As of this afternoon, a sampling of the 709,000 signatures collected by Fairness and Accountability in Redistricting projects that 490,357 are valid, according to the Secretary of State's website. That's roughly 10,000 more than required to launch a full count of verified signatures and 14,000 shy of the threshold to qualify the referendum once the verified signatures are tallied. The referendum needs 504,760 verified signatures to qualify for the November ballot.

The latest count doesn't include sample results from 13 counties that still need to report their numbers to the Secretary of State's office by Tuesday.

"We will pass the 100 percent (sample) mark by Tuesday," GOP political consultant and FAIR spokesman Dave Gilliard said this afternoon.

FAIR's lawyers will argue that the sample proves the measure will qualify and that the court should suspend the redrawn Senate district boundaries until voters can weigh in 11 months from now.

But that assessment was strongly disputed by Democratic consultant Jason Kinney, who said the relatively low validity rate of the signatures means the measure "is likely to fail."

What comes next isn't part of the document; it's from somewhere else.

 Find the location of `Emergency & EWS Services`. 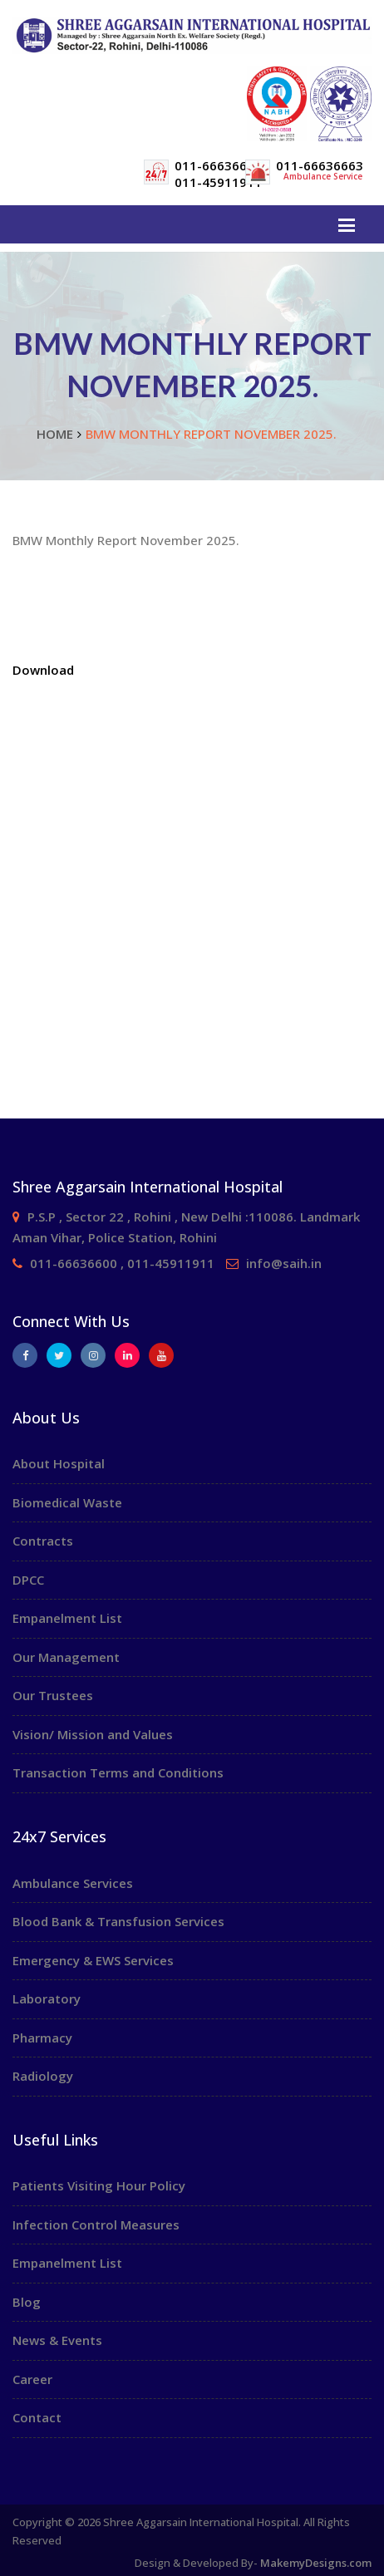 Emergency & EWS Services is located at coordinates (93, 1960).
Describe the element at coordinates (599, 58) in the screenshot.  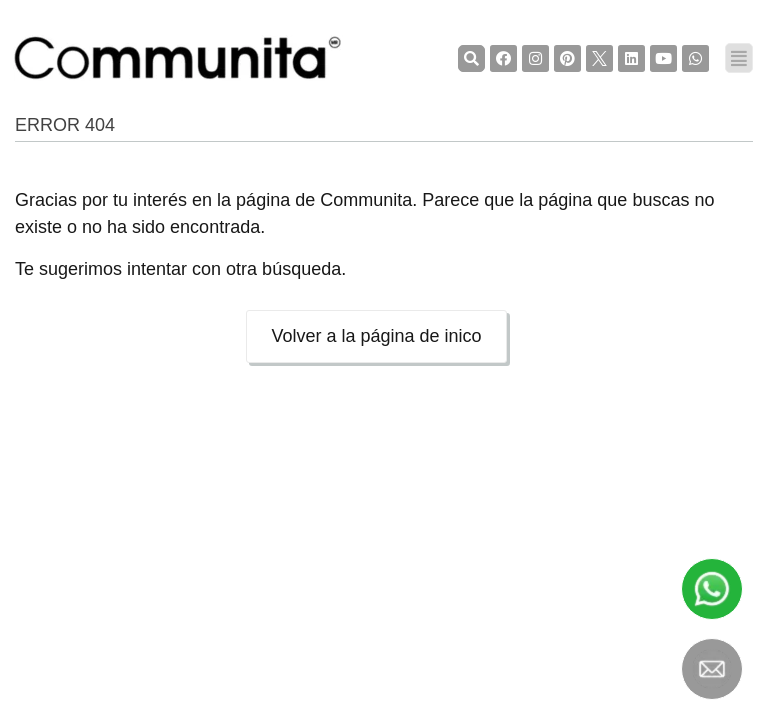 I see `[TwiterCommunita]` at that location.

FAIR says the new maps unjustly dilute Latino voters' influence and break rules established in the 2008 ballot measure that created the commission itself. Commission officials have defended the maps and argued that the court shouldn't intervene because it is unlikely the referendum could gather enough signatures to qualify for the ballot.

The Supreme Court has said it will make a decision by the end of this month, in time for the June primary and the November general elections. Half of the state's Senate's 40 seats are in play this year.

Editor's Note: This post has been updated to add comments from Jason Kinney. Updated 5:45 p.m. Jan. 6, 2012.